This particular example you have is not a good candidate for parallelism unless f() and g() are extremely expensive function calls.
STL containers are not thread-safe. That's why you're getting the race conditions. So accessing them needs to be synchronized - which makes your insertion process inherently sequential.
As the other answer mentions, there's a LOT of overhead for parallelism. So unless f() and g() extremely expensive, your loop doesn't do enough work to offset the overhead of parallelism.
Now assuming f() and g() are extremely expensive calls, then your loop can be parallelized like this:
#pragma omp parallel for schedule(static) private(i) shared(c)
for(i = 0; i < N; ++i) {
std::pair<T1,T2> p = std::make_pair<T1,T2>(f(i),g(i));
#pragma omp critical
{
c.insert(p);
}
}
Running multithreaded code make you think about thread safety and shared access to your variables. As long as you start inserting into c from multiple threads, the collection should be prepared to take such "simultaneous" calls and keep its data consistent, are you sure it is made this way?
Another thing is that parallelization has its own overhead and you are not going to gain anything when you try to run a very small task on multiple threads - with the cost of splitting and synchronization you might end up with even higher total execution time for the task.
c will have obviously data races, as you guessed.
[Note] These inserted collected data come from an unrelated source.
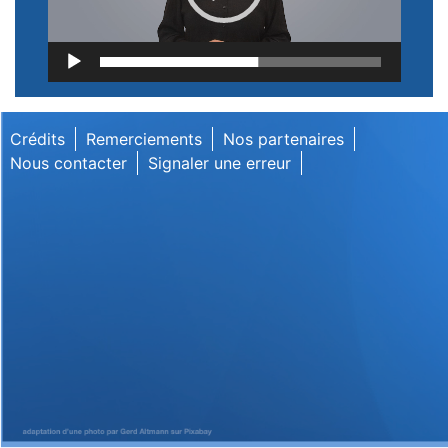
Lecteur
vidéo
Crédits
Remerciements
Nos partenaires
Nous contacter
Signaler une erreur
STL map is not thread-safe. Calling insert method concurrently in multiple threads will have very unpredictable behavior, mostly just crash.
Yes, to avoid the data races, you must have either (1) a mutex like #pragma omp critical, or (2) concurrent data structure (aka look-free data structures). However, not all data structures can be lock-free in current hardware. For example, TBB provides tbb::concurrent_hash_map. If you don't need ordering of the keys, you may use it and could get some speedup as it does not have a conventional mutex.
In case where you can use just a hash table and the table is very huge, you could take a reduction-like approach (See this link for the concept of reduction). Hash tables do not care about the ordering of the insertion. In this case, you allocate multiple hash tables for each thread, and let each thread inserts N/#thread items in parallel, which will give a speedup. Looking up is also can be easily done by accessing these tables in parallel.

Concurrency and optimization using OpenMP

I'm learning OpenMP. To do so, I'm trying to make an existing code parallel. But I seems to get an worse time when using OpenMP than when I don't.
My inner loop:
#pragma omp parallel for
for(unsigned long j = 0; j < c_numberOfElements; ++j)
{
//int th_id = omp_get_thread_num();
//printf("thread %d, j = %d\n", th_id, (int)j);
Point3D current;
#pragma omp critical
{
current = _points[j];
}
Point3D next = getNext(current);
if (!hasConstraint(next))
{
continue;
}
#pragma omp critical
{
_points[j] = next;
}
}
_points is a pointMap_t, defined as:
typedef boost::unordered_map<unsigned long, Point3D> pointMap_t;
Without OpenMP my running time is 44.904s. With OpenMP enabled, on a computer with two cores, it is 64.224s. What I am doing wrong?
Why have you wrapped your reads and writes to _points[j] in critical sections ? I'm not much of a C++ programmer, but it doesn't look to me as if you need those sections at all. As you've written it (uunamed critical sections) each thread is going to wait while the other goes through each of the sections. This could easily make the program slower.
It seems possible that the lookup and write to _points in critical sections is dragging down the performance when you use OpenMP. Single-threaded, this will not result in any contention.
Sharing seed data like this seems counterproductive in a parallel programming context. Can you restructure to avoid these contention points?
You need to show the rest of the code. From a comment to another answer, it seems you are using a map. That is really a bad idea, especially if you are mapping 0..n numbers to values: why don't you use an array?
If you really need to use containers, consider using the ones from the Intel's Thread Building Blocks library.
I agree that it would be best to see some working code.
The ultimate issue here is that there are criticals within a parallel region, and criticals are (a) enormously expensive in and of themselves, and (b) by definition, kill parallelism. The assignment to current certainl doesn't need to be inside a critical, as it is private; I wouldn't have thought the _points[j] assignment would be, either, but I don't know what the map stuff does, so there you go.
But you have a loop in which you have a huge amount of overhead, which grows linearly in the number of threads (the two critical regions) in order to do a tiny amount of actual work (walk along a linked list, it looks like). That's never going to be a good trade...